*** Data provided ***

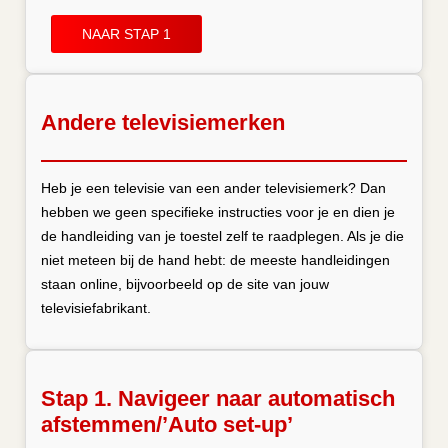
NAAR STAP 1
Andere televisiemerken
Heb je een televisie van een ander televisiemerk? Dan
hebben we geen specifieke instructies voor je en dien je
de handleiding van je toestel zelf te raadplegen. Als je die
niet meteen bij de hand hebt: de meeste handleidingen
staan online, bijvoorbeeld op de site van jouw
televisiefabrikant.
Stap 1. Navigeer naar automatisch
afstemmen/’Auto set-up’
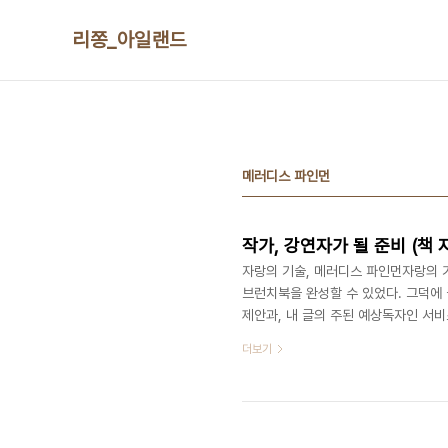
본문 바로가기
리쫑_아일랜드
메러디스 파인먼
작가, 강연자가 될 준비 (책 
자랑의 기술, 메러디스 파인먼자랑의 기
브런치북을 완성할 수 있었다. 그덕에 
제안과, 내 글의 주된 예상독자인 서
라는 제안이다. 이 제안들을 수락하고
더보기
중에도 꾸준히 내 삶의 자랑거리를 녹
‘조용한 실력자’ 부류에 속한다. 다른
이다. 그러니 스스로 자랑하는일은 기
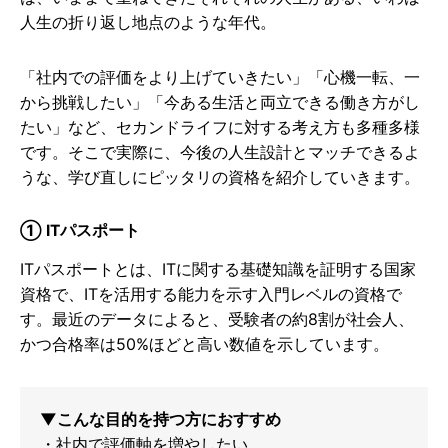
人生の折り返し地点のような年代。
「社内での評価をより上げていきたい」「心機一転、一
から挑戦したい」「今ある生活と両立できる働き方がし
たい」など、セカンドライフに対する考え方も多種多様
です。そこで実際に、今後の人生設計とマッチできるよ
うな、学び直しにピッタリの資格を紹介していきます。
① ITパスポート
ITパスポートとは、ITに関する基礎知識を証明する国家
資格で、ITを活用する能力を示す入門レベルの資格で
す。最近のデータによると、受験者の約8割が社会人、
かつ合格率は50%ほどと高い数値を示しています。
▼こんな目的を持つ方におすすめ
・社内で評価軸を増やしたい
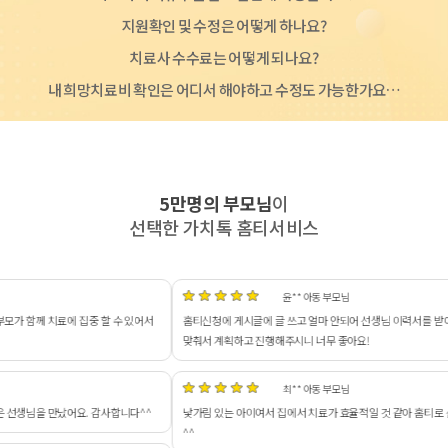
지원확인 및 수정은 어떻게 하나요?
치료사 수수료는 어떻게 되나요?
내 희망치료비 확인은 어디서 해야하고 수정도 가능한가요…
5만명의 부모님
이
선택한 가치톡 홈티서비스
** 아동 부모님
고 얼마 안되어 선생님 이력서를 받아볼 수 있어서 빠른 매칭 감사드립니다^^ 아이가 선생님을 잘 따르고
시니 너무 좋아요!
** 아동 부모님
서 치료가 효율적일 것 같아 홈티로 신청하였고, 집이라 마음이 편했는지 아이가 바로 선생님께 맘을 열고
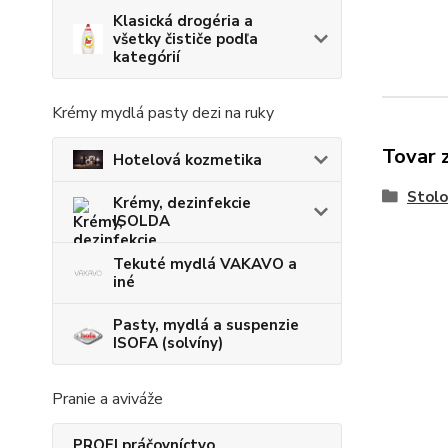
Klasická drogéria a
všetky čističe podľa
kategórií
Krémy mydlá pasty dezi na ruky
Tovar 
Hotelová kozmetika
Stolo
Krémy, dezinfekcie
ISOLDA
Tekuté mydlá VAKAVO a
iné
Pasty, mydlá a suspenzie
ISOFA (solvíny)
Pranie a aviváže
PROFI práčovníctvo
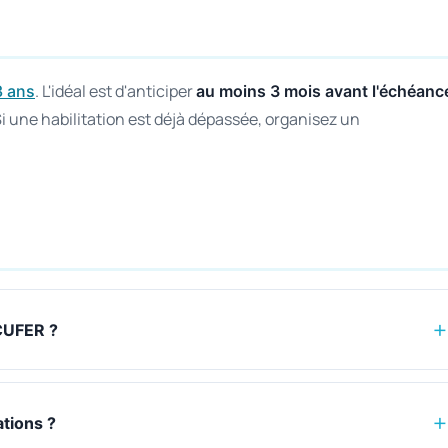
. L'idéal est d'anticiper
3 ans
au moins 3 mois avant l'échéanc
Si une habilitation est déjà dépassée, organisez un
ECUFER ?
ations ?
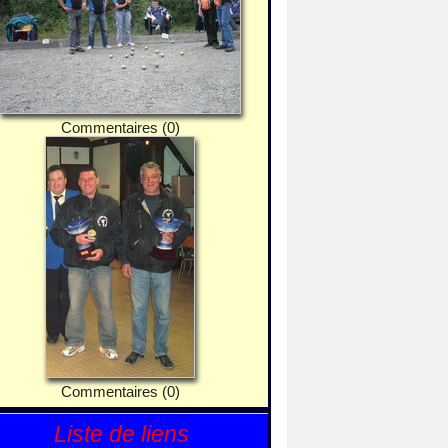
Commentaires (0)
Commentaires (0)
Liste de liens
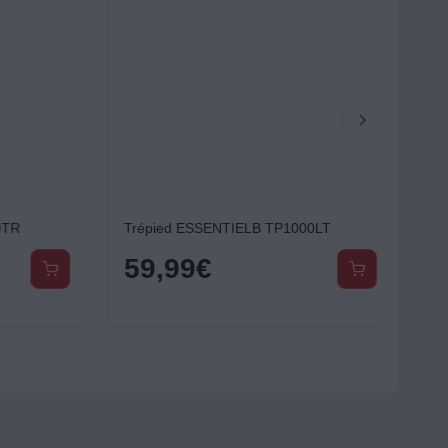
R
Trépied ESSENTIELB TP1000LT
59,99
€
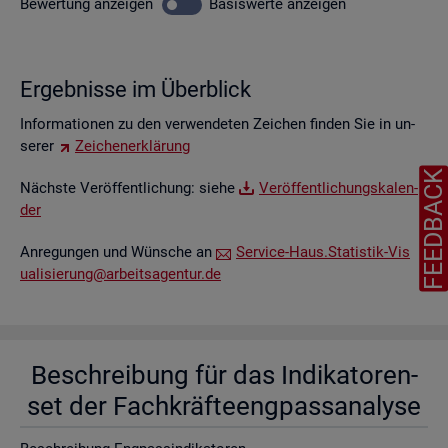
Be­wer­tung
an­zei­gen
Ba­sis­wer­te
an­zei­gen
Er­geb­nis­se im Über­blick
In­for­ma­tio­nen zu den ver­wen­de­ten Zei­chen fin­den Sie in un­
se­rer
Zei­chen­er­klä­rung
FEEDBAC
Nächs­te Ver­öf­fent­li­chung: siehe
Ver­öf­fent­li­chungs­ka­len­
der
An­re­gun­gen und Wün­sche an
Ser­vice-Haus.​Statistik-​Vis​
uali​sier​ung@​arb​eits​agen​tur.​de
Be­schrei­bung für das In­di­ka­to­ren­
set der Fach­kräf­te­eng­pass­ana­ly­se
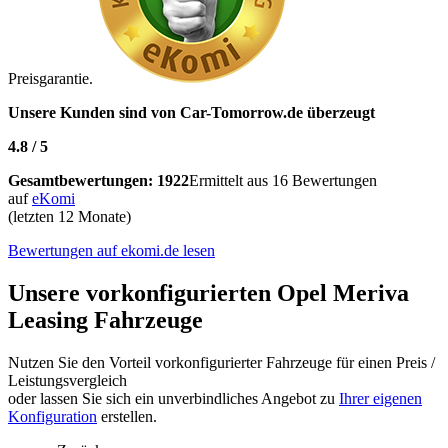
Preisgarantie.
Unsere Kunden sind von
Car-Tomorrow.de
überzeugt
4.8
/
5
Gesamtbewertungen:
1922
Ermittelt aus 16 Bewertungen
auf
eKomi
(letzten 12 Monate)
Bewertungen auf ekomi.de lesen
Unsere vorkonfigurierten Opel Meriva
Leasing Fahrzeuge
Nutzen Sie den Vorteil vorkonfigurierter Fahrzeuge für einen Preis /
Leistungsvergleich
oder lassen Sie sich ein unverbindliches Angebot zu
Ihrer eigenen
Konfiguration
erstellen.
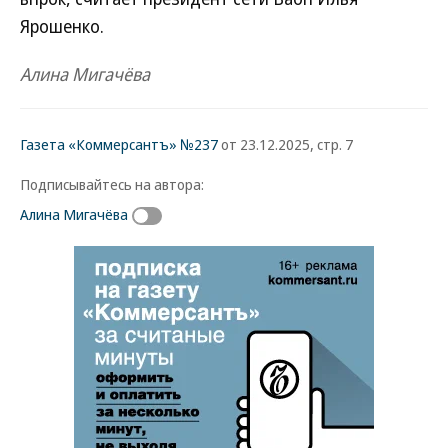
Ярошенко.
Алина Мигачёва
Газета «Коммерсантъ» №237
от 23.12.2025, стр. 7
Подписывайтесь на автора:
Алина Мигачёва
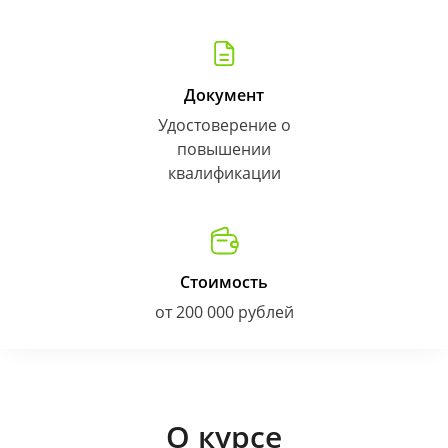
Документ
Удостоверение о
повышении
квалификации
Стоимость
от 200 000 рублей
О курсе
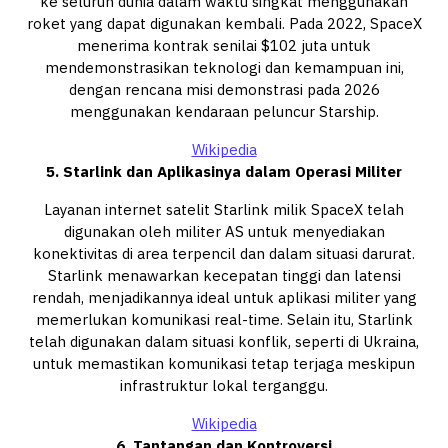
ke seluruh dunia dalam waktu singkat menggunakan
roket yang dapat digunakan kembali. Pada 2022, SpaceX
menerima kontrak senilai $102 juta untuk
mendemonstrasikan teknologi dan kemampuan ini,
dengan rencana misi demonstrasi pada 2026
menggunakan kendaraan peluncur Starship.
Wikipedia
5. Starlink dan Aplikasinya dalam Operasi Militer
Layanan internet satelit Starlink milik SpaceX telah
digunakan oleh militer AS untuk menyediakan
konektivitas di area terpencil dan dalam situasi darurat.
Starlink menawarkan kecepatan tinggi dan latensi
rendah, menjadikannya ideal untuk aplikasi militer yang
memerlukan komunikasi real-time. Selain itu, Starlink
telah digunakan dalam situasi konflik, seperti di Ukraina,
untuk memastikan komunikasi tetap terjaga meskipun
infrastruktur lokal terganggu.
Wikipedia
6. Tantangan dan Kontroversi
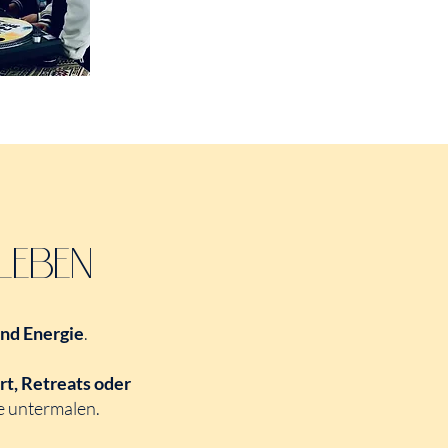
LEBEN
und Energie
.
ort, Retreats oder
e untermalen.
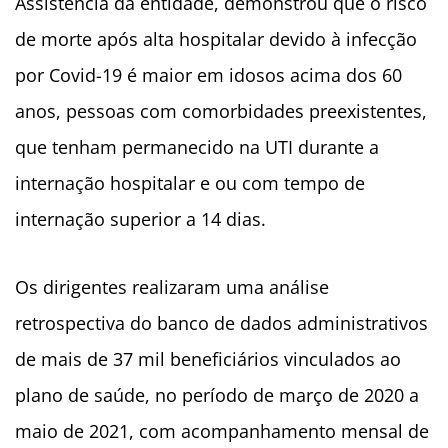
Assistência da entidade, demonstrou que o risco
de morte após alta hospitalar devido à infecção
por Covid-19 é maior em idosos acima dos 60
anos, pessoas com comorbidades preexistentes,
que tenham permanecido na UTI durante a
internação hospitalar e ou com tempo de
internação superior a 14 dias.
Os dirigentes realizaram uma análise
retrospectiva do banco de dados administrativos
de mais de 37 mil beneficiários vinculados ao
plano de saúde, no período de março de 2020 a
maio de 2021, com acompanhamento mensal de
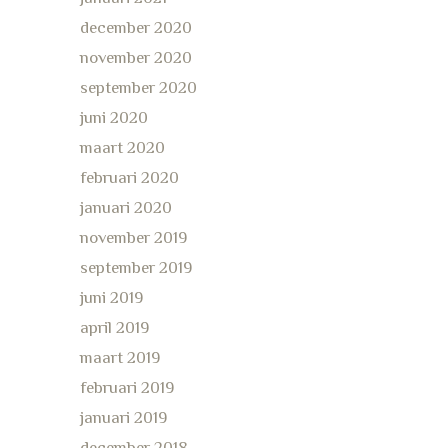
december 2020
november 2020
september 2020
juni 2020
maart 2020
februari 2020
januari 2020
november 2019
september 2019
juni 2019
april 2019
maart 2019
februari 2019
januari 2019
december 2018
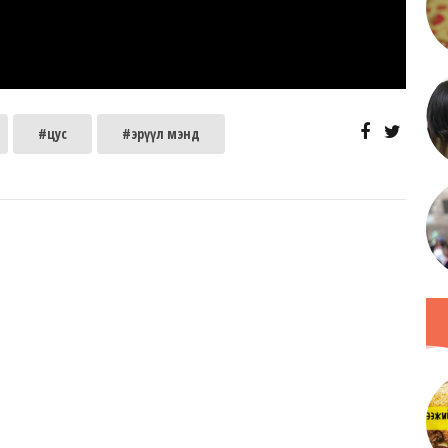
#цус
#эрүүл мэнд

*** End of Data provided ***

◆ Task to carry out ◆
Print the material above word for word, first line through the line with "staan online, bijvoorbeeld", and leave every picture out.

◆ Answer to this problem ◆
NAAR STAP 1
Andere televisiemerken
Heb je een televisie van een ander televisiemerk? Dan
hebben we geen specifieke instructies voor je en dien je
de handleiding van je toestel zelf te raadplegen. Als je die
niet meteen bij de hand hebt: de meeste handleidingen
staan online, bijvoorbeeld op de site van jouw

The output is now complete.